Cronache

«Con la mia musica vi farò vedere gli alieni»

«Con la mia musica vi farò vedere gli alieni»

L’Alien World Tour di Giovanni Allevi «atterrerà» stasera al Teatro Carlo Felice. Continua così la lunga tournée del pianista nei principali teatri italiani per poi proseguire nuovamente sui prestigiosi palchi di tutto il mondo.
Giovanni Allevi in concerto eseguirà, oltre ai suoi più grandi successi, i brani di «Alien», il suo ultimo album di inediti.
«Gli Alieni siamo noi - dice Allevi - che con la nostra sensibilità, cerchiamo lampi di poesia tra le pieghe dell’esistenza quotidiana. Rifiutando l’omologazione, affermiamo con delicatezza la nostra unicità, facendo della vita un’opera d’arte. È la musica che ci permette di guardare il mondo con occhi nuovi, tanto da riscoprire l’incanto in ciò che ci circonda, fino a sentirci alieni circondati da alieni».
Quale è stata la fonte d’ispirazione del tuo ultimo lavoro?
«Le composizioni del mio nuovo album sono nate nell’arco di diversi anni da idee ritmiche o melodiche che circolavano nella mia testa senza darmi pace.

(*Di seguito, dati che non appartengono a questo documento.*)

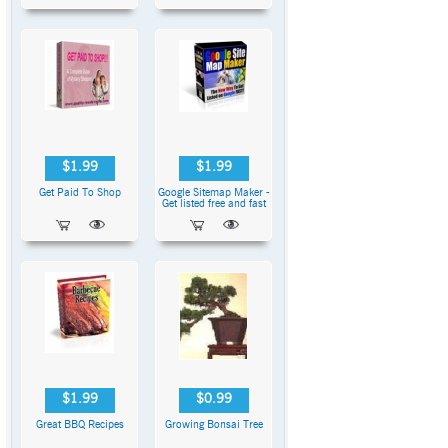
$1.99
$1.99
Get Paid To Shop
Google Sitemap Maker -
Get listed free and fast
$1.99
$0.99
Great BBQ Recipes
Growing Bonsai Tree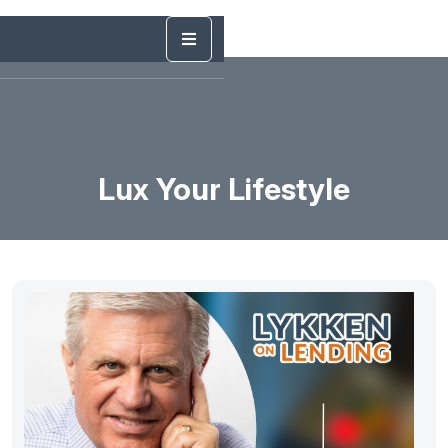
Lux Your Lifestyle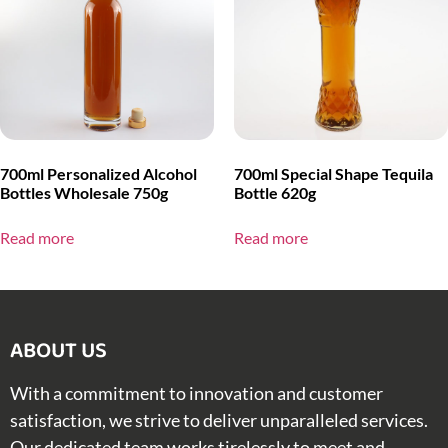
700ml Personalized Alcohol
700ml Special Shape Tequila
Bottles Wholesale 750g
Bottle 620g
Read more
Read more
ABOUT US​
With a commitment to innovation and customer
satisfaction, we strive to deliver unparalleled services.
Our dedicated team works tirelessly to meet and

Avevo bisogno di dare una forma a questa musica che aleggiava in ogni momento della mia vita, dalla quotidiana routine dei pochi giorni a casa alla movimentata e alterata condizione emotiva vissuta durante le performance nelle lunghe tournée. Ogni frammento aveva però una sua identità precisa che mi ha richiesto di confrontarmi con la sua natura per poter essere strutturato nel tempo».
Da questo ha origine il tuo album?
«Sì, ne è derivato forse il mio disco più complesso, dove la ricerca musicale è tesa verso la dilatazione delle forme e l’esecuzione verte verso il raggiungimento di una purezza maniacale del suono. In particolare ho sentito il bisogno di usare la forma sonata, una forma musicale storicizzata ma assolutamente attuale, in grado di organizzare in maniera più estesa contenuti ritmici e melodici mutuati però dalla contemporaneità».
Il tuo cd e il tuo tour li hai chiamati «Alien»? Perché?
«Ho voluto chiamare “Alien” questo progetto musicale, nato lontano dalle richieste del mercato, lontano dalle esigenze discografiche, ma vicino a tutte quelle persone che vogliono vedere oltre la realtà che ci raccontano, oltre quell’universo sconsiderato e infelice che sembra crollarci addosso ad ogni istante. Solo con gli occhi della musica si riesce a svelare la realtà, a “vedere oltre”. E così “Alien” è un disco carico di energia, di appassionata vitalità, denso e impetuoso come è la vita che dobbiamo andarci a prendere, e che possiamo afferrare se solo riusciamo a spogliarci dei nostri pregiudizi e di quelli che gli altri ci impongono; se guardiamo all’essenza delle cose, se impariamo a riconoscere chi ci è intorno come qualcuno di speciale, se impariamo ad osservare il mondo che ci circonda senza dare nulla di scontato».
Dammi una definizione, una descrizione di Alien.
«Alien è un gesto d’amore nei confronti del reale, non la ricerca di un mondo parallelo, non la volontà di fuggire dalle difficoltà del presente, ma la convinzione che qui e ora è l’unico e il migliore dei mondi possibili e che gran parte di quello che viviamo nella nostra vita dipende da noi e dalle nostre scelte».
E come definiresti te stesso?
«Guarda, “Alien” mi rappresenta in questo momento più di ogni altro aggettivo, nel descrivere l’assoluta esigenza di voler rimanere uguale a me stesso. Paradossalmente, essere se stessi e volere con tutte le proprie forze continuare ad esserlo può sembrare un gesto “alieno” presupposti e pregiudizi, sovraccarico di definizioni e informazioni.

Per questo ho sentito l’esigenza di ribadire che, a volte, sentirsi inadeguato, deriso da una realtà performante e potente, può rappresentare un irrinunciabile desiderio di rimanere legati alla propria essenza: fragile, delicata, leggera ma coerente a sé stessa e per questo inattaccabile».